Items from a data source:
○ ○ ○

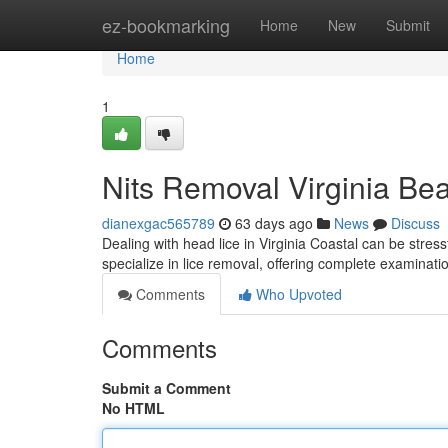
Home
ez-bookmarking
Home
New
Submit
Home
1
Nits Removal Virginia Bea
dianexgac565789
63 days ago
News
Discuss
Dealing with head lice in Virginia Coastal can be stressf
specialize in lice removal, offering complete examinat
Comments
Who Upvoted
Comments
Submit a Comment
No HTML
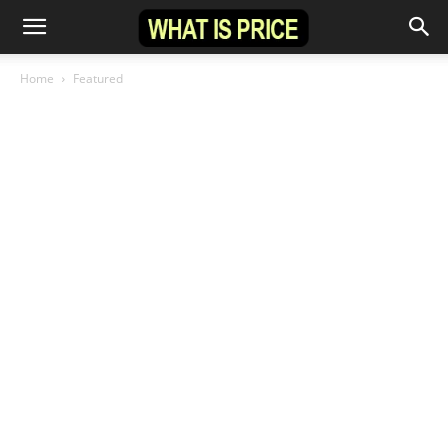
Home
Featured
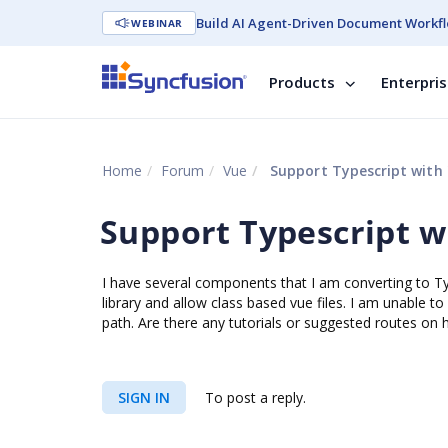
Build AI Agent-Driven Document Workfl
WEBINAR
Products
Enterpri
Home
Forum
Vue
Support Typescript with 
Support Typescript w
I have several components that I am converting to Ty
library and allow class based vue files. I am unable t
path. Are there any tutorials or suggested routes on 
SIGN IN
To post a reply.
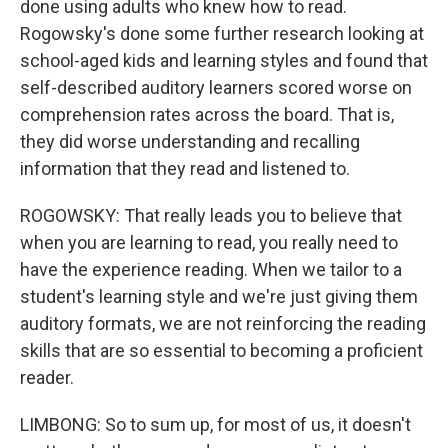
done using adults who knew how to read.
Rogowsky's done some further research looking at
school-aged kids and learning styles and found that
self-described auditory learners scored worse on
comprehension rates across the board. That is,
they did worse understanding and recalling
information that they read and listened to.
ROGOWSKY: That really leads you to believe that
when you are learning to read, you really need to
have the experience reading. When we tailor to a
student's learning style and we're just giving them
auditory formats, we are not reinforcing the reading
skills that are so essential to becoming a proficient
reader.
LIMBONG: So to sum up, for most of us, it doesn't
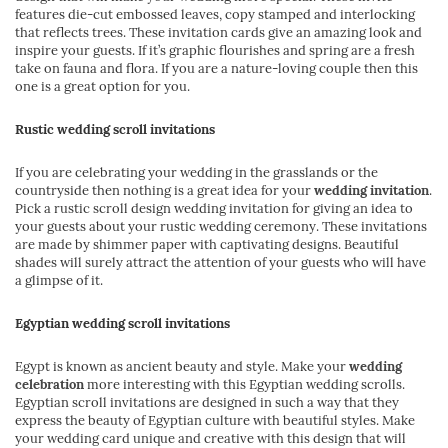
features die-cut embossed leaves, copy stamped and interlocking
that reflects trees. These invitation cards give an amazing look and
inspire your guests. If it’s graphic flourishes and spring are a fresh
take on fauna and flora. If you are a nature-loving couple then this
one is a great option for you.
Rustic wedding scroll invitations
If you are celebrating your wedding in the grasslands or the
countryside then nothing is a great idea for your
wedding invitation
.
Pick a rustic scroll design wedding invitation for giving an idea to
your guests about your rustic wedding ceremony. These invitations
are made by shimmer paper with captivating designs. Beautiful
shades will surely attract the attention of your guests who will have
a glimpse of it.
Egyptian wedding scroll invitations
Egypt is known as ancient beauty and style. Make your
wedding
celebration
more interesting with this Egyptian wedding scrolls.
Egyptian scroll invitations are designed in such a way that they
express the beauty of Egyptian culture with beautiful styles. Make
your wedding card unique and creative with this design that will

○ ○ ○

_WHAT IS NEEDED:_
Among the entries above, identify all lines with "Make" and copy them.

_YOUR RESPONSE:_
Egypt is known as ancient beauty and style. Make your
express the beauty of Egyptian culture with beautiful styles. Make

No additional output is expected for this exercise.